Si l’on en croit les décomptes du gouvernement, il y aurait un peu plus de 70 candidats à l’élection présidentielle du 4 juillet. Un listing qui ne tient pas compte, bien évidemment, du consentement du Conseil constitutionnel qui sera appelé à tamiser les échantillons. On n’en est pas encore là, même si la date butoir pour le dépôt des dossiers de candidature est, du point de vue réglementaire, fixée pour le dimanche 19 mai, soit 45 jours avant la date prévue pour les élections. Exception faite du parti El-Moustaqbel d’Abdelaziz Belaïd, qui a pris option ouvertement en faveur de la tenue des élections, aucune autre formation politique n’a pris franchement position en faveur du processus suggéré par le régime.
Du moins officiellement. Il pourrait, néanmoins, y avoir un candidat FLN, RND, TAJ et/ou MSP qui pourrait s’être déclaré “clandestinement” auprès des services du ministère de l’Intérieur. Ces partis, traditionnellement acquis aux initiatives du pouvoir, n’hésitaient pourtant pas à mener leur campagne, tambour battant, avant même que la saison des candidatures ne soit ouverte. Ils ne peuvent ignorer désormais qu’ils vont sur un terrain hostile, étant donné que le mouvement populaire de grande ampleur amorcé depuis le 22 février dernier rejette dans le fond et dans la forme toutes les initiatives de sortie de crise proposées par le régime. L’élection du 4 juillet en est une. Elle serait l’unique issue à l’impasse politique, selon ses promoteurs, de surcroît tous issus du régime bâti par les Bouteflika pendant les vingt dernières années.

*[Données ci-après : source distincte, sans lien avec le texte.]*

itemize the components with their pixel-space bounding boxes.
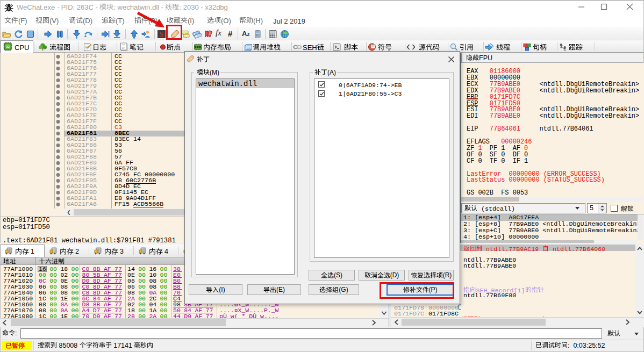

Tous les partis de l’opposition évoquent la difficulté de mener une transition dans le strict respect de ce qui est prévu par la Constitution. Pour eux, la solution est plus politique que constitutionnelle, mais les décideurs semblent n’entendre que leur propre voix. Et, dans cette dernière ligne droite avant la publication par le Conseil constitutionnel de la short list des candidats admis au prochain scrutin, les grands partis à la fois de l’opposition et de l’allégeance sont soit carrément absents, étant donné que ces joutes sont contraires à la volonté populaire, soit passés dans la clandestinité en attendant le coup de sifflet du maître.

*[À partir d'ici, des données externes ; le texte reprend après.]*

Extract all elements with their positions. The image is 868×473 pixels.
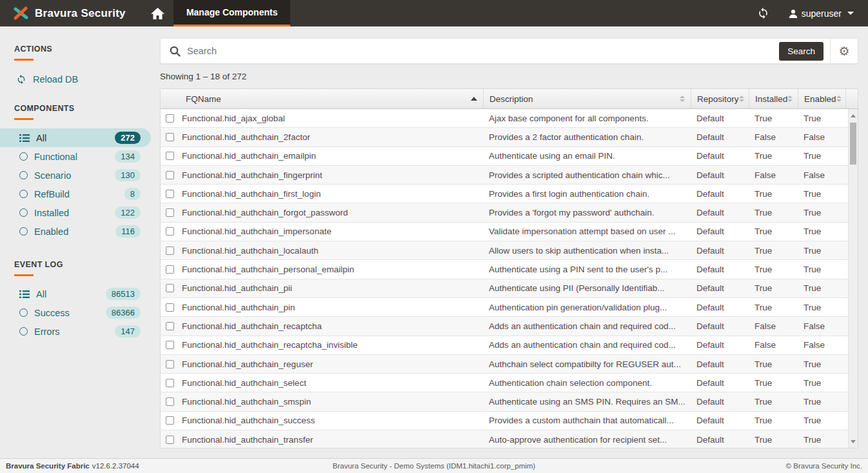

L’ambition présidentielle, bien qu’elle soit nourrie par plus d’un, a été réduite à sa plus simple expression par le mouvement du 22 février qui pose, comme condition sine qua non à l’amorce d’une véritable transition, le départ des figures de l’ancien régime. Mais pour l’heure, même si l’élection du 4 juillet suggérée par le régime en place est maintenue, il n’y a aucun candidat visible à quatre jours du délai réglementaire du dépôt des candidatures. Les deux piliers du régime finissant, le FLN et le RND en l’occurrence, sont en proie à des luttes intestines, alors que les deux autres formations de l’Alliance sont dans l’expectative et dans l’attente des suites que connaîtra cette série d’attaques judiciaires enclenchée au nom de la lutte contre la corruption et la mauvaise gestion des deniers publics.

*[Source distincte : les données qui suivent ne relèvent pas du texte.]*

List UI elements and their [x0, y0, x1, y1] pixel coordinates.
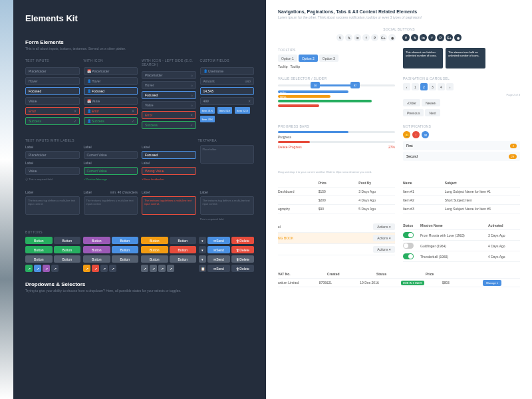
button[interactable]: Button: [25, 255, 53, 263]
tab[interactable]: Option 1: [278, 55, 297, 62]
vimeo-icon[interactable]: V: [336, 34, 344, 41]
button[interactable]: Button: [112, 237, 139, 244]
table-row[interactable]: artium Limited 8795621 19 Dec 2016 DUE I…: [278, 279, 520, 287]
input-icon[interactable]: 👤 Focused: [84, 87, 138, 95]
button[interactable]: Button: [112, 246, 139, 253]
send-button[interactable]: ✉ Send: [207, 265, 230, 272]
icon-button[interactable]: ↗: [43, 265, 50, 272]
range-slider[interactable]: 56 87: [278, 84, 395, 86]
instagram-icon[interactable]: ◉: [388, 34, 396, 41]
facebook-icon[interactable]: f: [428, 34, 436, 41]
button[interactable]: Button: [141, 246, 168, 253]
older-button[interactable]: ‹ Older: [403, 99, 420, 106]
table-row[interactable]: Item #2Short Subject Item: [403, 196, 520, 205]
input-hover[interactable]: Hover: [25, 77, 80, 85]
pinterest-icon[interactable]: P: [371, 34, 378, 41]
linkedin-icon[interactable]: in: [354, 34, 361, 41]
labeled-input-error[interactable]: Wrong Value: [142, 167, 196, 175]
search-input[interactable]: Focused⌕: [142, 91, 196, 99]
icon-button[interactable]: ↗: [83, 265, 90, 272]
toggle[interactable]: [403, 243, 414, 249]
send-button[interactable]: ✉ Send: [207, 255, 230, 263]
labeled-input-success[interactable]: Correct Value: [84, 167, 138, 175]
manage-button[interactable]: Manage ▾: [483, 280, 501, 286]
amount-input[interactable]: AmountUSD: [200, 77, 255, 85]
search-input[interactable]: Value⌕: [142, 101, 196, 109]
table-row[interactable]: Item #3Long Subject Name for Item #3: [403, 205, 520, 213]
textarea[interactable]: The textarea tag defines a multi-line te…: [25, 196, 80, 215]
facebook-icon[interactable]: f: [362, 34, 370, 41]
table-row[interactable]: Dashboard$1503 Days Ago: [278, 188, 395, 196]
notification[interactable]: Second29: [403, 152, 520, 161]
page-prev[interactable]: ‹: [403, 83, 410, 90]
icon-button[interactable]: ↗: [34, 265, 41, 272]
labeled-input[interactable]: Value: [25, 167, 80, 175]
delete-button[interactable]: 🗑 Delete: [231, 237, 254, 244]
input-success[interactable]: Success✓: [25, 117, 80, 125]
tag-input[interactable]: 499✕: [200, 97, 255, 105]
send-button[interactable]: ✉ Send: [207, 246, 230, 253]
textarea[interactable]: The textarea tag defines a multi-line te…: [84, 196, 138, 215]
button[interactable]: Button: [83, 237, 110, 244]
tab[interactable]: Option 3: [319, 55, 338, 62]
textarea[interactable]: Placeholder: [200, 145, 255, 164]
button[interactable]: Button: [141, 237, 168, 244]
input-value[interactable]: Value: [25, 97, 80, 105]
actions-button[interactable]: Actions ▾: [373, 246, 395, 253]
icon-button[interactable]: ↗: [100, 265, 108, 272]
button[interactable]: Button: [54, 255, 81, 263]
notification[interactable]: First2: [403, 141, 520, 150]
alert-icon[interactable]: !: [412, 131, 420, 138]
labeled-input[interactable]: Correct Value: [84, 151, 138, 159]
table-row[interactable]: Goldfinger (1964)4 Days Ago: [403, 241, 520, 251]
search-input[interactable]: Placeholder⌕: [142, 71, 196, 79]
table-row[interactable]: elActions ▾: [278, 221, 395, 233]
search-input-error[interactable]: Error✕: [142, 111, 196, 119]
textarea[interactable]: The textarea tag defines a multi-line te…: [200, 196, 255, 215]
next-button[interactable]: Next: [425, 109, 440, 116]
newer-button[interactable]: Newer ›: [422, 99, 440, 106]
button[interactable]: Button: [25, 246, 53, 253]
page-active[interactable]: 2: [420, 83, 428, 90]
button[interactable]: Button: [141, 255, 168, 263]
dropdown-button[interactable]: ▾: [199, 246, 206, 253]
chip[interactable]: Item #1 ✕: [200, 107, 215, 114]
number-input[interactable]: 14,543: [200, 87, 255, 95]
button[interactable]: Button: [83, 246, 110, 253]
button[interactable]: Button: [54, 246, 81, 253]
google-icon[interactable]: G+: [446, 34, 453, 41]
page[interactable]: 1: [412, 83, 419, 90]
labeled-input-focus[interactable]: Focused: [142, 151, 196, 159]
bell-icon[interactable]: 🔔: [403, 131, 410, 138]
page[interactable]: 3: [429, 83, 436, 90]
page[interactable]: 4: [438, 83, 445, 90]
table-row[interactable]: NG BOOKActions ▾: [278, 233, 395, 244]
toggle[interactable]: [403, 232, 414, 238]
table-row[interactable]: $2004 Days Ago: [278, 196, 395, 205]
tab-active[interactable]: Option 2: [299, 55, 318, 62]
button[interactable]: Button: [170, 255, 197, 263]
mail-icon[interactable]: ✉: [422, 131, 429, 138]
prev-button[interactable]: Previous: [403, 109, 424, 116]
input-icon[interactable]: 📅 Value: [84, 97, 138, 105]
icon-button[interactable]: ↗: [167, 265, 174, 272]
button[interactable]: Button: [25, 237, 53, 244]
icon-button[interactable]: ↗: [150, 265, 157, 272]
icon-button[interactable]: ↗: [25, 265, 33, 272]
input-icon-error[interactable]: 👤 Error✕: [84, 107, 138, 115]
twitter-icon[interactable]: 𝕏: [345, 34, 352, 41]
labeled-input[interactable]: Placeholder: [25, 151, 80, 159]
button[interactable]: Button: [112, 255, 139, 263]
icon-button[interactable]: ↗: [92, 265, 99, 272]
table-row[interactable]: ography$905 Days Ago: [278, 205, 395, 213]
input-icon[interactable]: 📅 Placeholder: [84, 67, 138, 75]
button[interactable]: Button: [170, 237, 197, 244]
twitter-icon[interactable]: 𝕏: [411, 34, 418, 41]
delete-button[interactable]: 🗑 Delete: [231, 255, 254, 263]
icon-button[interactable]: ↗: [51, 265, 59, 272]
input-placeholder[interactable]: Placeholder: [25, 67, 80, 75]
chip[interactable]: Item #3 ✕: [200, 116, 215, 122]
dropdown-button[interactable]: ▾: [199, 237, 206, 244]
chip[interactable]: Item #1 ✕: [217, 107, 232, 114]
icon-button[interactable]: ↗: [141, 265, 148, 272]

C’est dire que politiquement et techniquement, les conditions de l’organisation d’une élection présidentielle ne sont pas réunies. Outre l’absence de candidats officiellement déclarés, le puzzle électoral ne peut être reconstitué faute d’un électorat dont la position est clairement affichée chaque vendredi à travers les manifestations de rue rejetant à la fois le scrutin du 4 juillet et ses promoteurs. Même avec un Noureddine Bedoui qui connaît par cœur le secret d’une organisation électorale sur mesure, il est pour le moins difficile d’administrer ce scrutin après la défection ouvertement assumée des magistrats et des maires. Ces derniers, malgré les menaces et les pressions de leur tutelle, ont dit soutenir la révolution populaire qui réclame sans relâche une transition en dehors des circuits délimités par le pouvoir. L’élection est ainsi comme définitivement compromise. Et dans cette dernière partie la plus intense de l’épreuve constitutionnelle, un quelconque passage en force pourrait mener à des dérives plutôt périlleuses.